**Work instruction**
Look for the word "jsou" in the entries and copy every line where it shows up.

Extracted data entries:
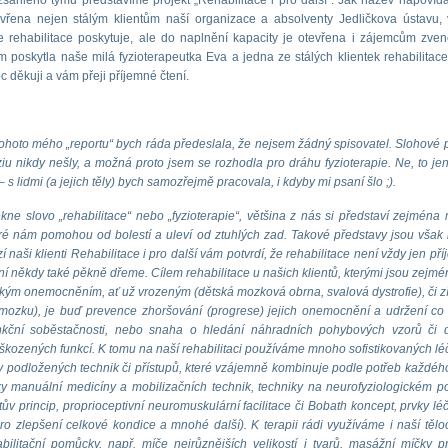
sáhlého týmu představíme projekt „Rehabilitace i pro další“. Jak název napovídá,
vřena nejen stálým klientům naší organizace a absolventy Jedličkova ústavu, 
e rehabilitace poskytuje, ale do naplnění kapacity je otevřena i zájemcům zvenč
 poskytla naše milá fyzioterapeutka Eva a jedna ze stálých klientek rehabilitace
děkuji a vám přeji příjemné čtení.
ohoto mého „reportu“ bych ráda předeslala, že nejsem žádný spisovatel. Slohové 
u nikdy nešly, a možná proto jsem se rozhodla pro dráhu fyzioterapie. Ne, to jen
 s lidmi (a jejich těly) bych samozřejmě pracovala, i kdyby mi psaní šlo ;).
kne slovo „rehabilitace“ nebo „fyzioterapie“, většina z nás si představí zejména
eré nám pomohou od bolestí a uleví od ztuhlých zad. Takové představy jsou však
zí naši klienti Rehabilitace i pro další vám potvrdí, že rehabilitace není vždy jen př
í někdy také pěkně dřeme. Cílem rehabilitace u našich klientů, kterými jsou zejmén
kým onemocněním, ať už vrozeným (dětská mozková obrna, svalová dystrofie), či 
mozku), je buď prevence zhoršování (progrese) jejich onemocnění a udržení co 
kční soběstačnosti, nebo snaha o hledání náhradních pohybových vzorů či 
kozených funkcí. K tomu na naší rehabilitaci používáme mnoho sofistikovaných l
y podložených technik či přístupů, které vzájemně kombinuje podle potřeb každého
ky manuální medicíny a mobilizačních technik, techniky na neurofyziologickém p
jtův princip, proprioceptivní neuromuskulární facilitace či Bobath koncept, prvky l
pro zlepšení celkové kondice a mnohé další). K terapii rádi využíváme i naší tělo
bilitační pomůcky, např. míče nejrůznějších velikostí i tvarů, masážní míčky p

**Exercise output**
eré nám pomohou od bolestí a uleví od ztuhlých zad. Takové představy jsou však
í někdy také pěkně dřeme. Cílem rehabilitace u našich klientů, kterými jsou zejmén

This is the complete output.